INPUT:

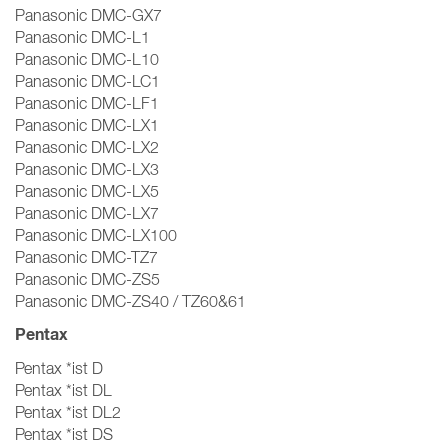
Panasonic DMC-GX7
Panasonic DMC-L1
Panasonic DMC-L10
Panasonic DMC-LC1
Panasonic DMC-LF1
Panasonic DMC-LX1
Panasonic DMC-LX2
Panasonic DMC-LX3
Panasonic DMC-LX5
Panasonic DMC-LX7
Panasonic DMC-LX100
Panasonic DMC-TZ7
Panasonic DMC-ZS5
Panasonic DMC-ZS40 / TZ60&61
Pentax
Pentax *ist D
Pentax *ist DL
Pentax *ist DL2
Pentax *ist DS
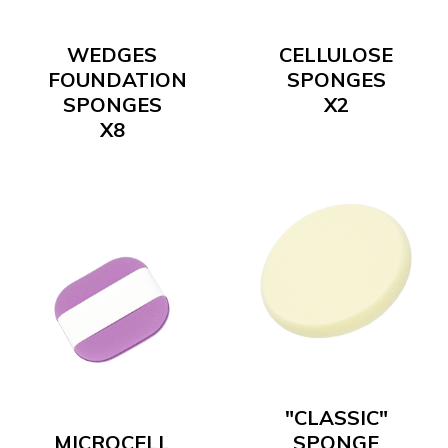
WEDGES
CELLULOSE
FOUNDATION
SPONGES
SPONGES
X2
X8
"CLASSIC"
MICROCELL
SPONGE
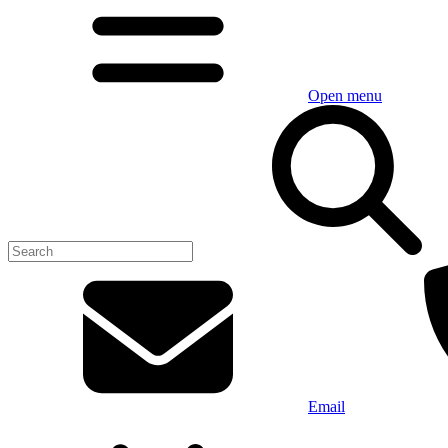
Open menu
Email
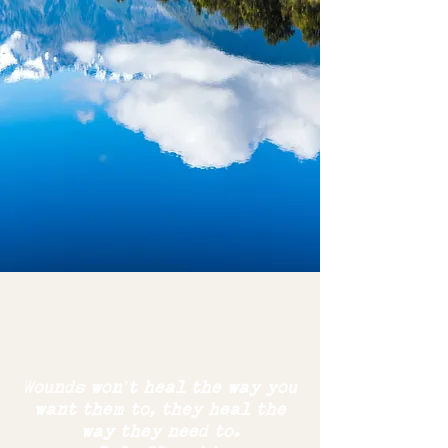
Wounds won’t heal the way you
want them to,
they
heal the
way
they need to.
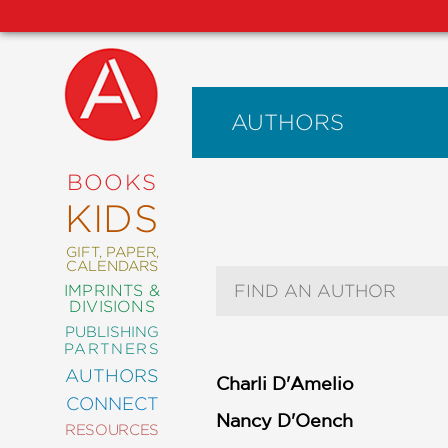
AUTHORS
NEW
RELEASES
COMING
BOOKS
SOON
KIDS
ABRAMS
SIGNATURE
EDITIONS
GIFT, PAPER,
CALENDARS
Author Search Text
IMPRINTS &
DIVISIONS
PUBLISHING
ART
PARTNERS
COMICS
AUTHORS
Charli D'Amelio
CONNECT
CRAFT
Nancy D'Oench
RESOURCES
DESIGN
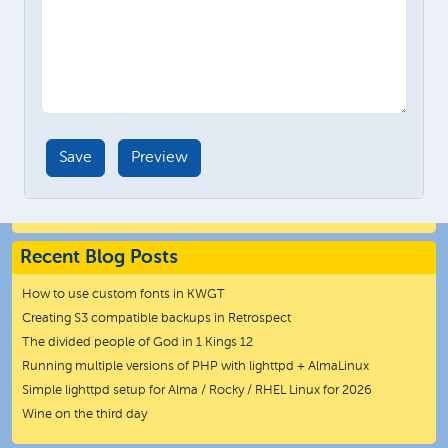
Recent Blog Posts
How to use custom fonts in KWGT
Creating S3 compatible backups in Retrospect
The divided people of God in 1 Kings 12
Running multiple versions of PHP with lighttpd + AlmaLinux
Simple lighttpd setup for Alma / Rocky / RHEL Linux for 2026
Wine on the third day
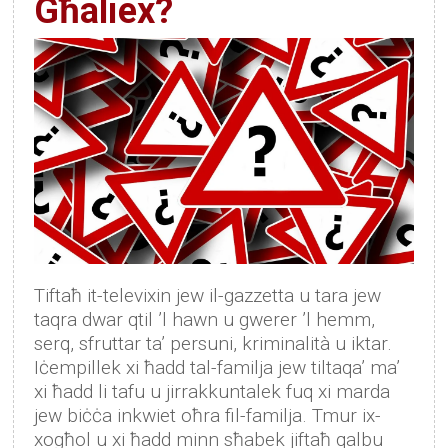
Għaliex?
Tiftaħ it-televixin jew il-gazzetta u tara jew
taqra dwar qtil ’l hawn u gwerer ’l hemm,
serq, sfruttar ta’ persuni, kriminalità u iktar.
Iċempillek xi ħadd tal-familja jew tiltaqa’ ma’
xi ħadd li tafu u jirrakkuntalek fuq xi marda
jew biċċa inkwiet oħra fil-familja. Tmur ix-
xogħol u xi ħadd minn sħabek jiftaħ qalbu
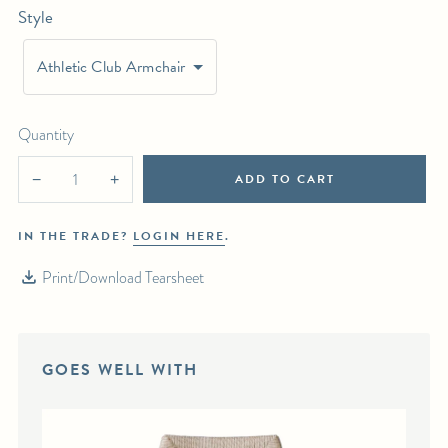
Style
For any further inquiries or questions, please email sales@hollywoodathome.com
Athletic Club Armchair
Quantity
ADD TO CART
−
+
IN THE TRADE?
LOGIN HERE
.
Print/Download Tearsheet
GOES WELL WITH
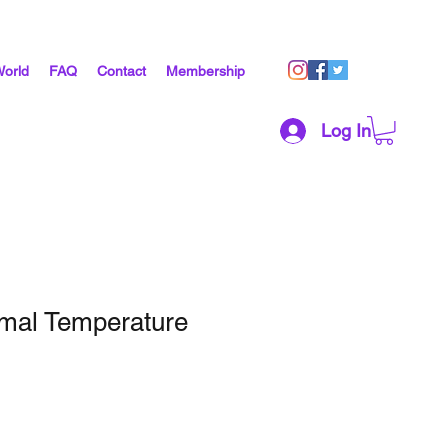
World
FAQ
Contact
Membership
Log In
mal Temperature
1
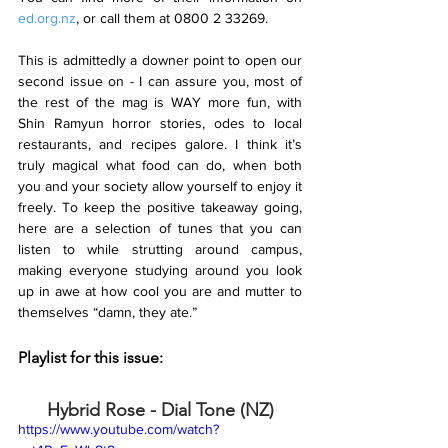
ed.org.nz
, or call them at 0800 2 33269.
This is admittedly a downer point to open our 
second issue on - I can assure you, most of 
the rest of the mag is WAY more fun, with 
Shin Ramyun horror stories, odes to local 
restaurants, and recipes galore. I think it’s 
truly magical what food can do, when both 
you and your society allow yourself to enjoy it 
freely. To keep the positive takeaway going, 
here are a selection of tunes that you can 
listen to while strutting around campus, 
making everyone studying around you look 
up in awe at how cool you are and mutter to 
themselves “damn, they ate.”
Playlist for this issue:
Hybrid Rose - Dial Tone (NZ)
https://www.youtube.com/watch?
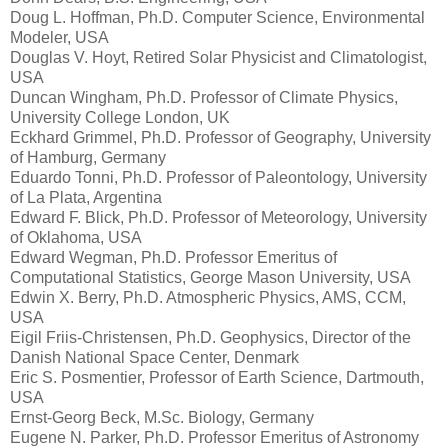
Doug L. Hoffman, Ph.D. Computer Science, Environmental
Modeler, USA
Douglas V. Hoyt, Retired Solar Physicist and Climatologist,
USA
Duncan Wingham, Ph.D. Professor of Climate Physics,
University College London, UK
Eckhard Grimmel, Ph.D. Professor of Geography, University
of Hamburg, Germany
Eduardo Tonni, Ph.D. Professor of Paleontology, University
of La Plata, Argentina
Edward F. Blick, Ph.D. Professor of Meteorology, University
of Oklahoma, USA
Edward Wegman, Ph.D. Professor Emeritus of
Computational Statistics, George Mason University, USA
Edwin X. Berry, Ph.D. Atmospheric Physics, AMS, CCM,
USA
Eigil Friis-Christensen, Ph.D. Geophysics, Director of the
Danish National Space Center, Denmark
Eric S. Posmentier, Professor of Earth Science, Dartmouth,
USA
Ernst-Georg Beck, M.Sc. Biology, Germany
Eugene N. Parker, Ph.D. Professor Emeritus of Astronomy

REQUIRED ACTION: Give back the entire listing verbatim, without the pictures.

OUTPUT OF THE EXERCISE:
Panasonic DMC-GX7
Panasonic DMC-L1
Panasonic DMC-L10
Panasonic DMC-LC1
Panasonic DMC-LF1
Panasonic DMC-LX1
Panasonic DMC-LX2
Panasonic DMC-LX3
Panasonic DMC-LX5
Panasonic DMC-LX7
Panasonic DMC-LX100
Panasonic DMC-TZ7
Panasonic DMC-ZS5
Panasonic DMC-ZS40 / TZ60&61
Pentax
Pentax *ist D
Pentax *ist DL
Pentax *ist DL2
Pentax *ist DS
WEDGES
CELLULOSE
FOUNDATION
SPONGES
SPONGES
X2
X8
"CLASSIC"
MICROCELL
SPONGE
Open menu
Email
Wounds won’t heal the way you
want them to,
they
heal the
way
they need to.
AUTHORS
NEW
RELEASES
COMING
BOOKS
SOON
KIDS
ABRAMS
SIGNATURE
EDITIONS
GIFT, PAPER,
CALENDARS
Author Search Text
IMPRINTS &
DIVISIONS
PUBLISHING
ART
PARTNERS
COMICS
AUTHORS
Charli D'Amelio
CONNECT
CRAFT
Nancy D'Oench
RESOURCES
DESIGN
Recent Blog Posts
How to use custom fonts in KWGT
Creating S3 compatible backups in Retrospect
The divided people of God in 1 Kings 12
Running multiple versions of PHP with lighttpd + AlmaLinux
Simple lighttpd setup for Alma / Rocky / RHEL Linux for 2026
Wine on the third day
Għaliex?
Tiftaħ it-televixin jew il-gazzetta u tara jew
taqra dwar qtil ’l hawn u gwerer ’l hemm,
serq, sfruttar ta’ persuni, kriminalità u iktar.
Iċempillek xi ħadd tal-familja jew tiltaqa’ ma’
xi ħadd li tafu u jirrakkuntalek fuq xi marda
jew biċċa inkwiet oħra fil-familja. Tmur ix-
xogħol u xi ħadd minn sħabek jiftaħ qalbu
Style
For any further inquiries or questions, please email sales@hollywoodathome.com
Athletic Club Armchair
Quantity
ADD TO CART
−
+
IN THE TRADE?
LOGIN HERE
.
Print/Download Tearsheet
GOES WELL WITH
World
FAQ
Contact
Membership
Log In
mal Temperature
1
ed.org.nz
, or call them at 0800 2 33269.
This is admittedly a downer point to open our 
second issue on - I can assure you, most of 
the rest of the mag is WAY more fun, with 
Shin Ramyun horror stories, odes to local 
restaurants, and recipes galore. I think it’s 
truly magical what food can do, when both 
you and your society allow yourself to enjoy it 
freely. To keep the positive takeaway going, 
here are a selection of tunes that you can 
listen to while strutting around campus, 
making everyone studying around you look 
up in awe at how cool you are and mutter to 
themselves “damn, they ate.”
Playlist for this issue:
Hybrid Rose - Dial Tone (NZ)
https://www.youtube.com/watch?
Doug L. Hoffman, Ph.D. Computer Science, Environmental
Modeler, USA
Douglas V. Hoyt, Retired Solar Physicist and Climatologist,
USA
Duncan Wingham, Ph.D. Professor of Climate Physics,
University College London, UK
Eckhard Grimmel, Ph.D. Professor of Geography, University
of Hamburg, Germany
Eduardo Tonni, Ph.D. Professor of Paleontology, University
of La Plata, Argentina
Edward F. Blick, Ph.D. Professor of Meteorology, University
of Oklahoma, USA
Edward Wegman, Ph.D. Professor Emeritus of
Computational Statistics, George Mason University, USA
Edwin X. Berry, Ph.D. Atmospheric Physics, AMS, CCM,
USA
Eigil Friis-Christensen, Ph.D. Geophysics, Director of the
Danish National Space Center, Denmark
Eric S. Posmentier, Professor of Earth Science, Dartmouth,
USA
Ernst-Georg Beck, M.Sc. Biology, Germany
Eugene N. Parker, Ph.D. Professor Emeritus of Astronomy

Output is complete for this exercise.